Copy out every record below exactly as written, but leave out any pictures.

══ SUPPLIED RECORDS

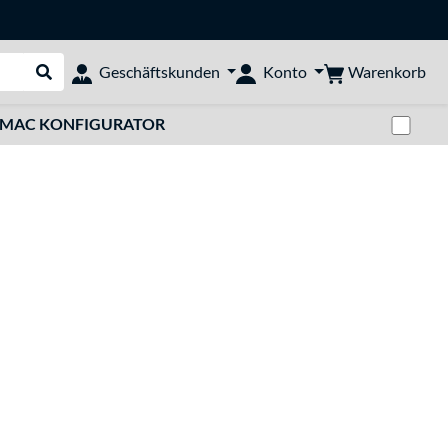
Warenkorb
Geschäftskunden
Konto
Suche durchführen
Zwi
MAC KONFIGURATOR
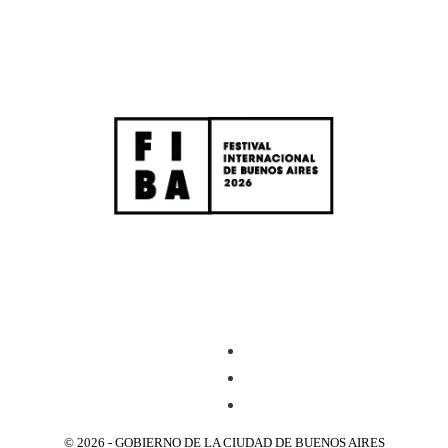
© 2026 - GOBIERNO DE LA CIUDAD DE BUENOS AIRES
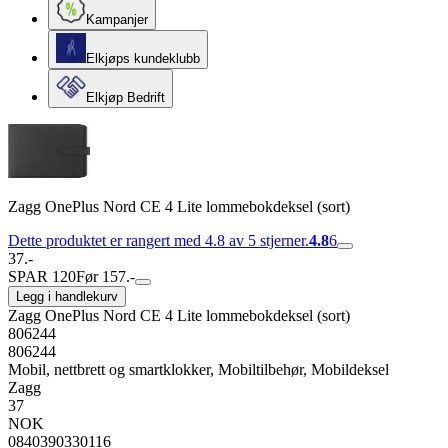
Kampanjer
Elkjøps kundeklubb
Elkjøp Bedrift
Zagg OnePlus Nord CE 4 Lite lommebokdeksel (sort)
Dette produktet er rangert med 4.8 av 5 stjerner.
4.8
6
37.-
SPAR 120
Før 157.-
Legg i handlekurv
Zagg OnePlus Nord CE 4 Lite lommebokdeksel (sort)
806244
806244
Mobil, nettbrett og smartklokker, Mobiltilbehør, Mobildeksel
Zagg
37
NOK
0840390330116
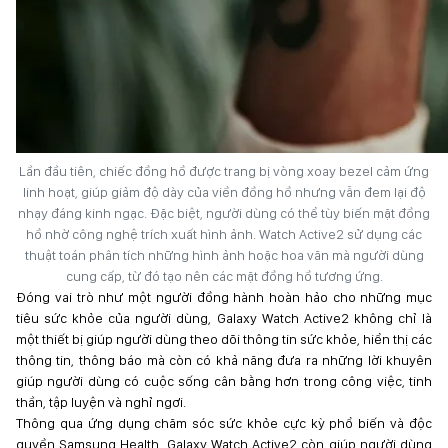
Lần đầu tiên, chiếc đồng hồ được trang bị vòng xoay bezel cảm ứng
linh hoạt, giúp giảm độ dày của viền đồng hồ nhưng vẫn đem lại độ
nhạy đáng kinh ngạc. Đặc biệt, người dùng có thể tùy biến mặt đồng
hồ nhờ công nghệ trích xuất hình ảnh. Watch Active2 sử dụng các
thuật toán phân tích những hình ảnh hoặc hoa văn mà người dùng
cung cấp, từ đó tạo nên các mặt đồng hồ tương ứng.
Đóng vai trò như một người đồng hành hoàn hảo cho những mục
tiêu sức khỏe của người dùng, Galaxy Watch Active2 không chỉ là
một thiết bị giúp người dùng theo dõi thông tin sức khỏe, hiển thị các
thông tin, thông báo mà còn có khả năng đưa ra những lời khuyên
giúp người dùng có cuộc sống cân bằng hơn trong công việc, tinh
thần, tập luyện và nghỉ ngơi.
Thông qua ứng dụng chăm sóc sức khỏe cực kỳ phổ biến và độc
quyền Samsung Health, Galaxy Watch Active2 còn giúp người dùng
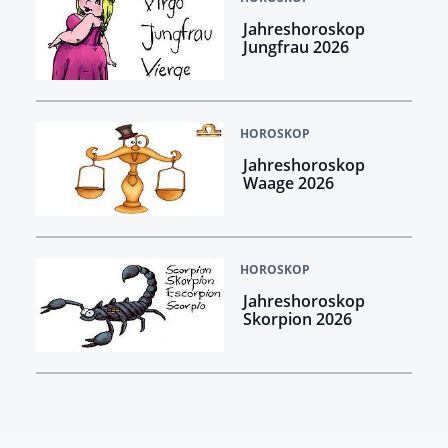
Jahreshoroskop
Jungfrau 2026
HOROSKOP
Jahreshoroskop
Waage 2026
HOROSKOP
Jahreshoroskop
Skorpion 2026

════

- ANSWER SPACE -
Warenkorb
Geschäftskunden
Konto
Suche durchführen
Zwi
MAC KONFIGURATOR
© 2026 - GOBIERNO DE LA CIUDAD DE BUENOS AIRES
Kampanjer
Elkjøps kundeklubb
Elkjøp Bedrift
Zagg OnePlus Nord CE 4 Lite lommebokdeksel (sort)
Dette produktet er rangert med 4.8 av 5 stjerner.
4.8
6
37.-
SPAR 120
Før 157.-
Legg i handlekurv
Zagg OnePlus Nord CE 4 Lite lommebokdeksel (sort)
806244
806244
Mobil, nettbrett og smartklokker, Mobiltilbehør, Mobildeksel
Zagg
37
NOK
0840390330116
Lần đầu tiên, chiếc đồng hồ được trang bị vòng xoay bezel cảm ứng
linh hoạt, giúp giảm độ dày của viền đồng hồ nhưng vẫn đem lại độ
nhạy đáng kinh ngạc. Đặc biệt, người dùng có thể tùy biến mặt đồng
hồ nhờ công nghệ trích xuất hình ảnh. Watch Active2 sử dụng các
thuật toán phân tích những hình ảnh hoặc hoa văn mà người dùng
cung cấp, từ đó tạo nên các mặt đồng hồ tương ứng.
Đóng vai trò như một người đồng hành hoàn hảo cho những mục
tiêu sức khỏe của người dùng, Galaxy Watch Active2 không chỉ là
một thiết bị giúp người dùng theo dõi thông tin sức khỏe, hiển thị các
thông tin, thông báo mà còn có khả năng đưa ra những lời khuyên
giúp người dùng có cuộc sống cân bằng hơn trong công việc, tinh
thần, tập luyện và nghỉ ngơi.
Thông qua ứng dụng chăm sóc sức khỏe cực kỳ phổ biến và độc
quyền Samsung Health, Galaxy Watch Active2 còn giúp người dùng
Jahreshoroskop
Jungfrau 2026
HOROSKOP
Jahreshoroskop
Waage 2026
HOROSKOP
Jahreshoroskop
Skorpion 2026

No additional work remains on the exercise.